Trustifi
- Company type: Private
- Industry: Computer security
- Founded: 2017; 9 years ago in Las Vegas, Nevada
- Founders: Antoinette Chaltiel
- Headquarters: Las Vegas, Nevada, United States
- Area served: Worldwide
- Key people: Rom Hendler (CEO)
- Products: Trustifi platform
- Website: trustifi.com

= Trustifi =

Trustifi is a developer of cloud-based email security software based in Las Vegas, Nevada.

==History==
The concept behind Trustifi was developed in 2009 by Las Vegas mayoral candidate Victor Chaltiel, who envisioned an email security service that could protect messages from interception and provide tracking for sent correspondence.

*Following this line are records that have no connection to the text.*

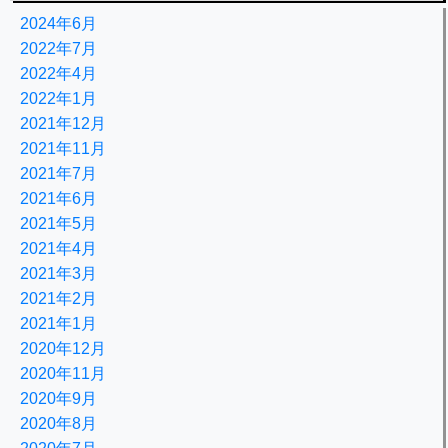
2024年6月
2022年7月
2022年4月
2022年1月
2021年12月
2021年11月
2021年7月
2021年6月
2021年5月
2021年4月
2021年3月
2021年2月
2021年1月
2020年12月
2020年11月
2020年9月
2020年8月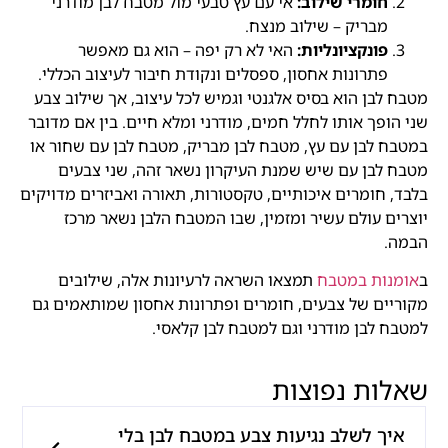
חומרי שילוב:
אי עם עץ טבעי מול מטבח לבן מודרני
מבריק – שילוב מנצח.
פונקציונליות:
האי לא רק יפה – הוא גם מאפשר
פתרונות אחסון, ספסלים ונקודת חיבור לעיצוב הכללי.
מטבח לבן הוא בסיס אלגנטי וגמיש לכל עיצוב, אך שילוב צבע
שני הופך אותו לחלל חמים, מודרני ומלא חיים. בין אם מדובר
במטבח לבן עם עץ, מטבח לבן מבריק, מטבח לבן עם שחור או
מטבח לבן עם שיש שמנת העיקרון נשאר זהה, שני צבעים
בלבד, חומרים איכותיים, טקסטורות, תאורה ואביזרים מדויקים
יוצרים עולם עשיר ומזמין, שבו המטבח הלבן נשאר מרכז
הבמה.
ב
אומנות במטבח
תמצאו השראה לרעיונות אלה, שילובים
מקוריים של צבעים, חומרים ופתרונות אחסון שמותאמים גם
למטבח לבן מודרני וגם למטבח לבן קלאסי.
שאלות נפוצות
איך לשלב נגיעות צבע במטבח לבן בלי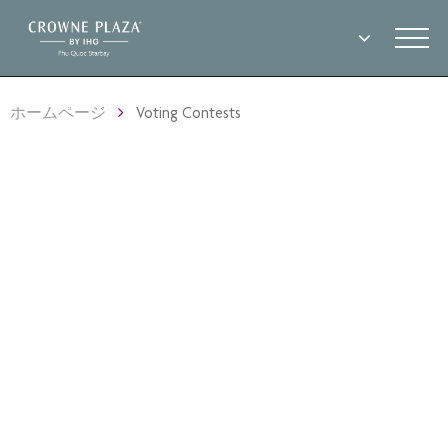
ホームページ
Voting Contests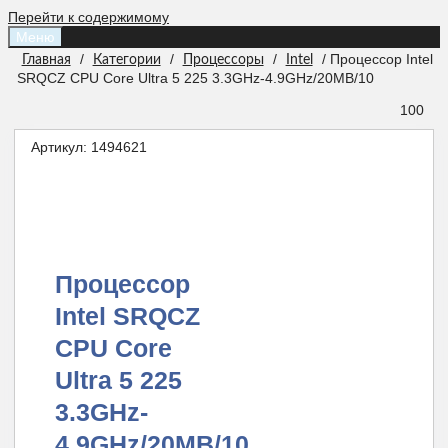
Перейти к содержимому
Меню
/
/
/
/ Процессор Intel
Главная
Категории
Процессоры
Intel
SRQCZ CPU Core Ultra 5 225 3.3GHz-4.9GHz/20MB/10
100
Артикул:
1494621
Процессор
Intel SRQCZ
CPU Core
Ultra 5 225
3.3GHz-
4.9GHz/20MB/10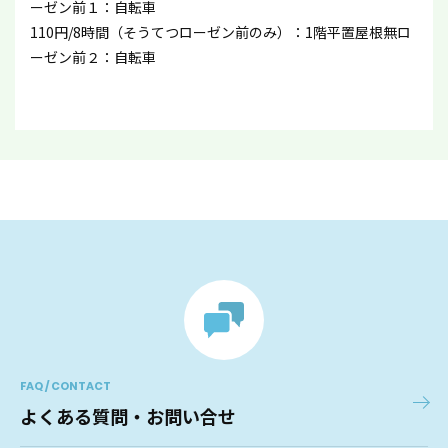
ーゼン前１：自転車
110円/8時間（そうてつローゼン前のみ）：1階平置屋根無ロ
ーゼン前２：自転車
FAQ / CONTACT
よくある質問・お問い合せ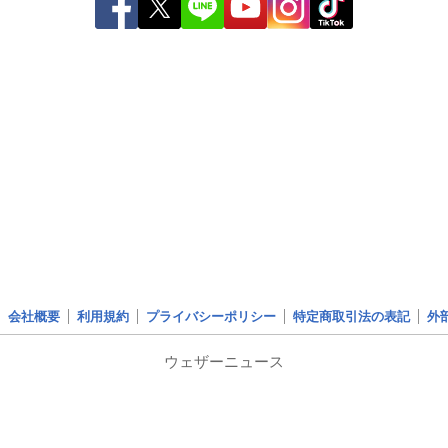
会社概要
利用規約
プライバシーポリシー
特定商取引法の表記
外
ウェザーニュース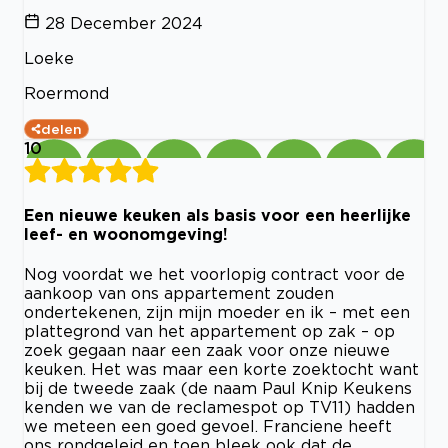
28 December 2024
Loeke
Roermond
delen
10
Een nieuwe keuken als basis voor een heerlijke
leef- en woonomgeving!
Nog voordat we het voorlopig contract voor de
aankoop van ons appartement zouden
ondertekenen, zijn mijn moeder en ik – met een
plattegrond van het appartement op zak – op
zoek gegaan naar een zaak voor onze nieuwe
keuken. Het was maar een korte zoektocht want
bij de tweede zaak (de naam Paul Knip Keukens
kenden we van de reclamespot op TV11) hadden
we meteen een goed gevoel. Franciene heeft
ons rondgeleid en toen bleek ook dat de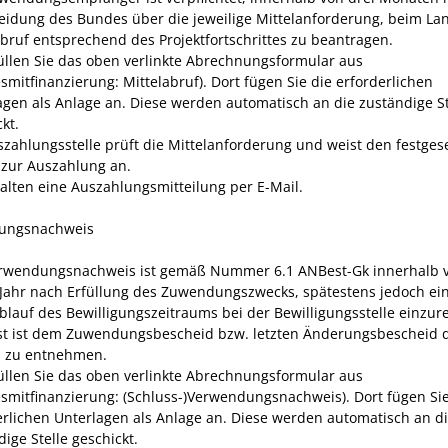
eidung des Bundes über die jeweilige Mittelanforderung, beim La
abruf entsprechend des Projektfortschrittes zu beantragen.
üllen Sie das oben verlinkte Abrechnungsformular aus
smitfinanzierung: Mittelabruf). Dort fügen Sie die erforderlichen
agen als Anlage an. Diese werden automatisch an die zuständige St
kt.
szahlungsstelle prüft die Mittelanforderung und weist den festges
 zur Auszahlung an.
halten eine Auszahlungsmitteilung per E-Mail.
ungsnachweis
rwendungsnachweis ist gemäß Nummer 6.1 ANBest-Gk innerhalb 
Jahr nach Erfüllung des Zuwendungszwecks, spätestens jedoch ein
blauf des Bewilligungszeitraums bei der Bewilligungsstelle einzur
ist ist dem Zuwendungsbescheid bzw. letzten Änderungsbescheid 
 zu entnehmen.
üllen Sie das oben verlinkte Abrechnungsformular aus
smitfinanzierung: (Schluss-)Verwendungsnachweis). Dort fügen Sie
erlichen Unterlagen als Anlage an. Diese werden automatisch an d
ige Stelle geschickt.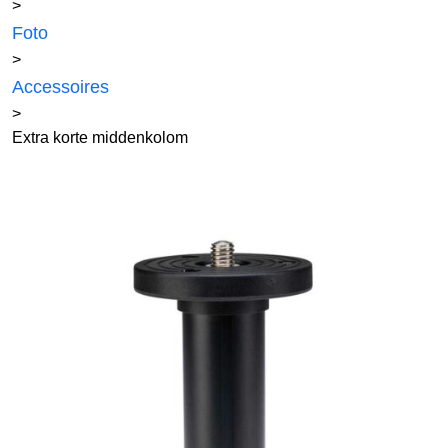
>
Foto
>
Accessoires
>
Extra korte middenkolom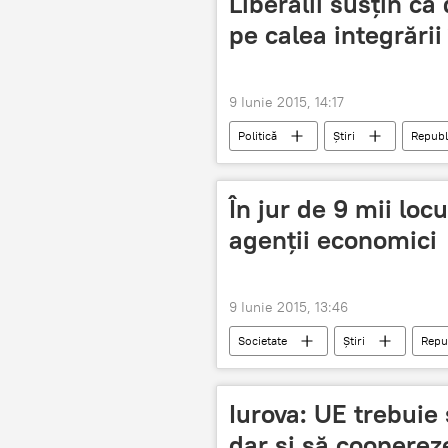
Liberalii susţin c
pe calea integrării
9 Iunie 2015, 14:17
Politică
Știri
Republ
Politica bugetară
În jur de 9 mii loc
agenţii economici
9 Iunie 2015, 13:46
Societate
Știri
Repu
ANOFM
Iurova: UE trebuie
dar și să cooperez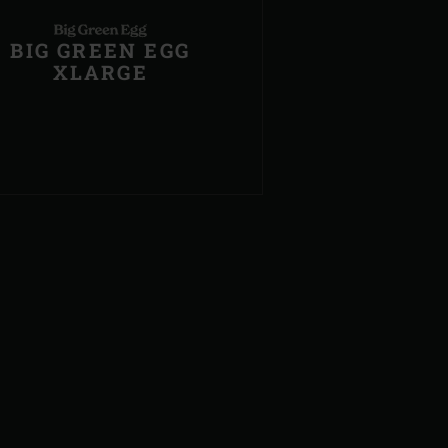
BIG GREEN EGG
XLARGE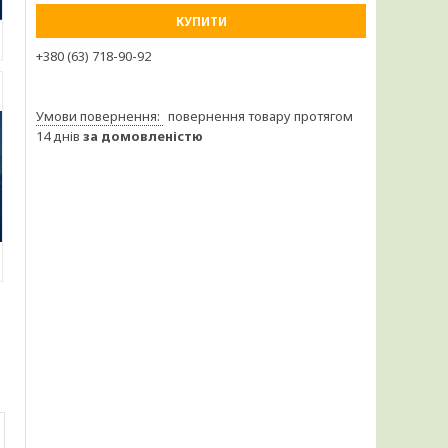
КУПИТИ
+380 (63) 718-90-92
повернення товару протягом
14 днів
за домовленістю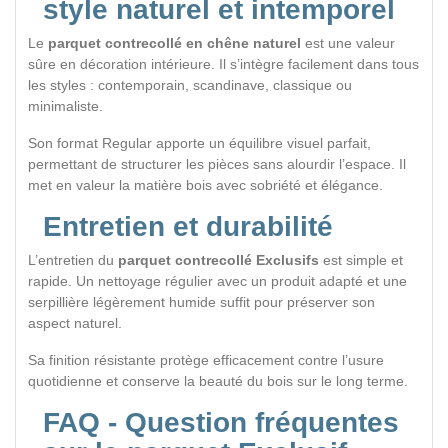
style naturel et intemporel
Le
parquet contrecollé en chêne naturel
est une valeur
sûre en décoration intérieure. Il s’intègre facilement dans tous
les styles : contemporain, scandinave, classique ou
minimaliste.
Son format Regular apporte un équilibre visuel parfait,
permettant de structurer les pièces sans alourdir l’espace. Il
met en valeur la matière bois avec sobriété et élégance.
Entretien et durabilité
L’entretien du
parquet contrecollé Exclusifs
est simple et
rapide. Un nettoyage régulier avec un produit adapté et une
serpillière légèrement humide suffit pour préserver son
aspect naturel.
Sa finition résistante protège efficacement contre l’usure
quotidienne et conserve la beauté du bois sur le long terme.
FAQ - Question fréquentes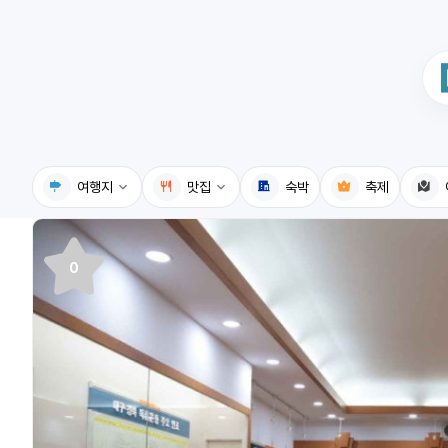
여행지
맛집
숙박
축제
국내여행지
국내맛집
0
휴게소
고수의레시피
전기충전소
음식용어사전
식물도감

Following his death in 2014, his wife, Antoinette "Toni" Chaltiel, founded Trustifi in 2017 to continue the project and appointed Idan Udi Edry as CEO.

In March 2018, Trustifi launched its SaaS-based "Postmarked Email" service, presented as a digital alternative to certified mail from the United States Postal Service.

In September 2020, Rom Hendler, a former executive at Las Vegas Sands and co-founder of Trustifi who had previously served as chairman, succeeded Edry as CEO.

In June 2025, Trustifi closed a $25 million Series A funding round led by New York City-based growth equity firm Camber Partners.

==Platform==
Trustifi operates a cloud-based email security platform that detects phishing, malware, business email compromise (BEC), spoofing, and ransomware. Its core products include Inbound Shield, email encryption with multi-factor authentication, and data Loss Prevention (DLP) for detecting sensitive information in outbound emails. Other features include account takeover protection, email archiving, and security awareness training tools with phishing simulations and attack-based training content.